Today, the IRS published its final individual shared responsibility rules. The IRS fact sheet is here. Individual shared responsibility is the ACA’s terminology for the individual mandate. From an FEHBP perspective, the significant parts of the rulemaking are its decisions that annuitants who decline FEHBP coverage and former enrollees and their dependents who decline FEHBP temporary continuation of coverage are eligible for subsidized coverage in the healthcare exchanges if their household income falls below 400% of the federal poverty line ($45,960 for an individual and $94,200 for a family of four this year). In the FEHBlog’s opinion, it would be a huge mistake for an annuitant to decline FEHBP coverage (with the full government contribution) in favor of the exchange because there is no going back to the FEHBP under current OPM rules. However, it would make sense for a former enrollee or dependent to opt for subsidized exchange coverage over unsubsidized TCC. The Journal of Accountancy provides a broader perspective on the rule here.

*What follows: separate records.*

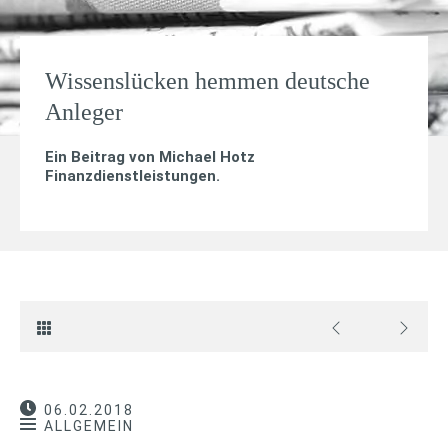
Wissenslücken hemmen deutsche
Anleger
Ein Beitrag von
Michael Hotz
Finanzdienstleistungen
.
06.02.2018
ALLGEMEIN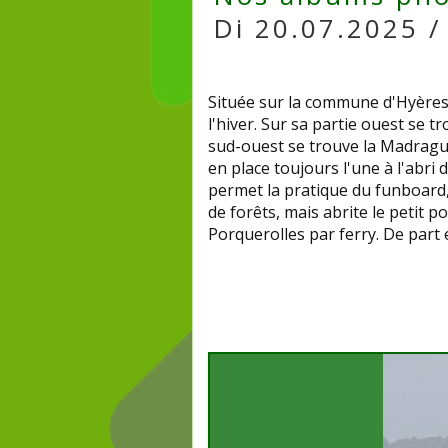
Di 20.07.2025 /
Située sur la commune d'Hyères (
l'hiver
. Sur sa partie ouest se t
sud-ouest se trouve la Madrague.
en place toujours l'une à l'abri 
permet la pratique du funboard, 
de forêts, mais abrite le petit p
Porquerolles par ferry. De part e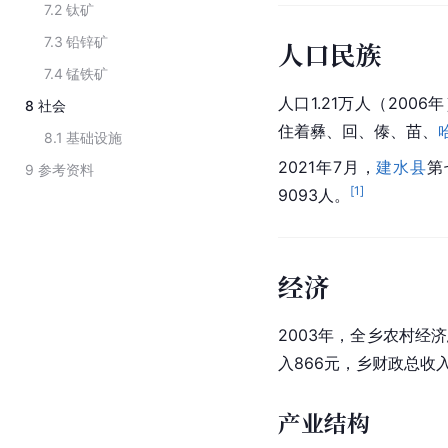
7.2
钛矿
7.3
铅锌矿
人口民族
7.4
锰铁矿
人口1.21万人（200
8
社会
住着彝、回、傣、苗、
8.1
基础设施
2021年7月，
建水县
第
9
参考资料
[
1
]
9093人。
经济
2003年，全乡农村经济
入866元，乡财政总收入
产业结构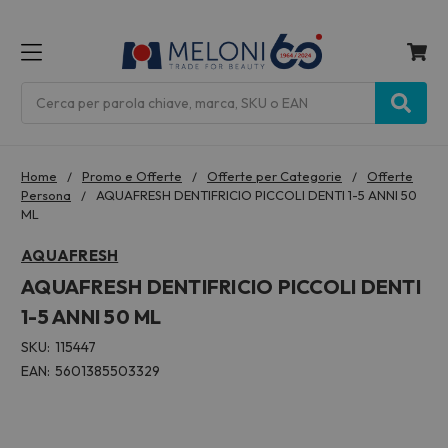
MENU
Cerca
Home
Promo e Offerte
Offerte per Categorie
Offerte
Persona
AQUAFRESH DENTIFRICIO PICCOLI DENTI 1-5 ANNI 50
ML
AQUAFRESH
AQUAFRESH DENTIFRICIO PICCOLI DENTI
1-5 ANNI 50 ML
SKU:
115447
EAN:
5601385503329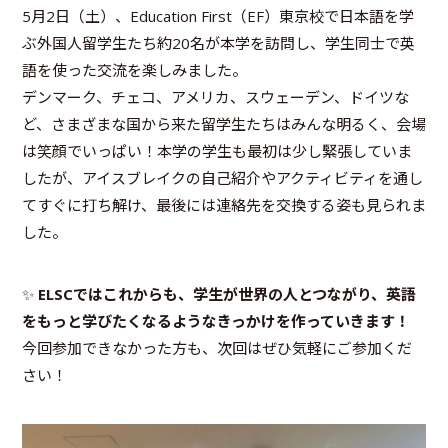
5月2日（土）、Education First（EF）東京校で日本語を学
ぶ外国人留学生たち約20名が本学を訪問し、学生同士で英
語を使った交流を楽しみました。
デンマーク、チェコ、アメリカ、スウェーデン、ドイツな
ど、さまざまな国から来た留学生たちはみんな明るく、会場
は笑顔でいっぱい！本学の学生も最初は少し緊張していま
したが、アイスブレイクの自己紹介やアクティビティを通し
てすぐに打ち解け、最後には連絡先を交換する姿も見られま
した。
✨
ELSCではこれからも、学生が世界の人とつながり、英語
をもっと学びたくなるようなきっかけを作っていきます！
今回参加できなかった方も、次回はぜひ気軽にご参加くだ
さい！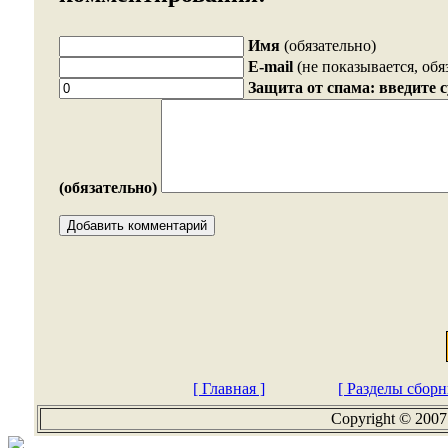
Имя
(обязательно)
E-mail
(не показывается, обя
Защита от спама: введите 
(обязательно)
[ Главная ]
[ Разделы сборн
Copyright © 2007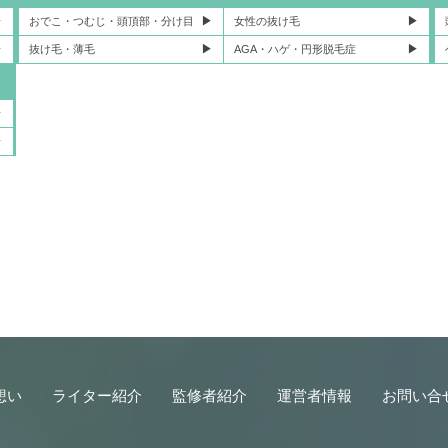
おでこ・つむじ・頭頂部・分け目
女性の抜け毛
抜け毛・薄毛
AGA・ハゲ・円形脱毛症
想い
ライター紹介
監修者紹介
運営者情報
お問い合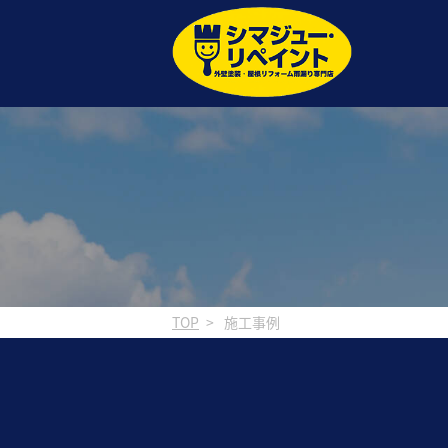
TOP
施工事例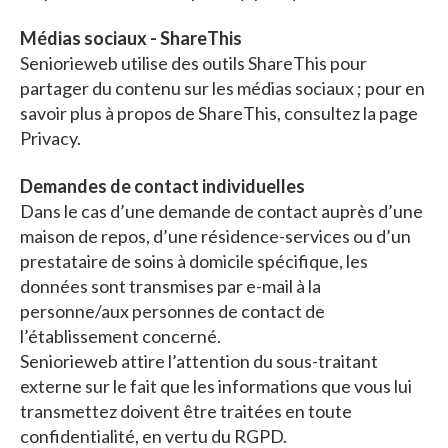
Médias sociaux - ShareThis
Seniorieweb utilise des outils ShareThis pour
partager du contenu sur les médias sociaux ; pour en
savoir plus à propos de ShareThis, consultez la page
Privacy.
Demandes de contact individuelles
Dans le cas d’une demande de contact auprès d’une
maison de repos, d’une résidence-services ou d’un
prestataire de soins à domicile spécifique, les
données sont transmises par e-mail à la
personne/aux personnes de contact de
l’établissement concerné.
Seniorieweb attire l’attention du sous-traitant
externe sur le fait que les informations que vous lui
transmettez doivent être traitées en toute
confidentialité, en vertu du RGPD.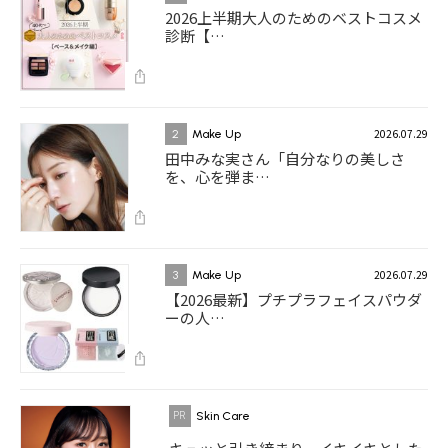
2026上半期大人のためのベストコスメ
診断【…
2026.07.29
2
Make Up
田中みな実さん「自分なりの美しさ
を、心を弾ま…
2026.07.29
3
Make Up
【2026最新】プチプラフェイスパウダ
ーの人…
Skin Care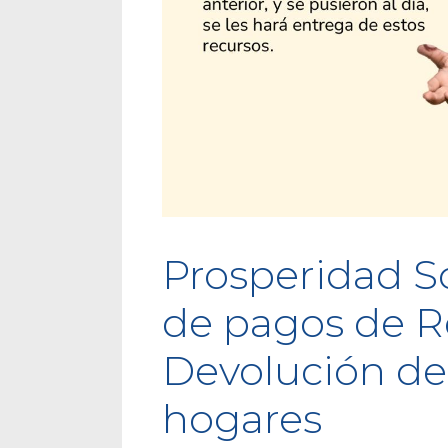
Prosperidad Soc
de pagos de R
Devolución de
hogares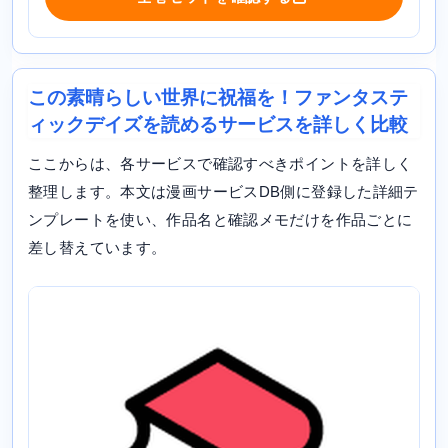
この素晴らしい世界に祝福を！ファンタステ
ィックデイズを読めるサービスを詳しく比較
ここからは、各サービスで確認すべきポイントを詳しく
整理します。本文は漫画サービスDB側に登録した詳細テ
ンプレートを使い、作品名と確認メモだけを作品ごとに
差し替えています。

The Hill reports that Senate and House Republicans plan to submit bills that would require the President, Vice President, Members of Congress, and all political appointees in the Administration to receive unsubsidized healthcare exchange coverage with no Government contribution, thereby partially overriding the recently proposed OPM rule. Official staff would receive the Government contribution for exchange coverage but Congressional offices would not be able to decide who is in their official staff as the OPM proposed rule permits. A copy of the press release from Senators Vitter (R La) and Enzi (R Wyo.) is here.
Finally, the FEHBlog noticed an interesting article on wellness programs in the Employee Benefit News.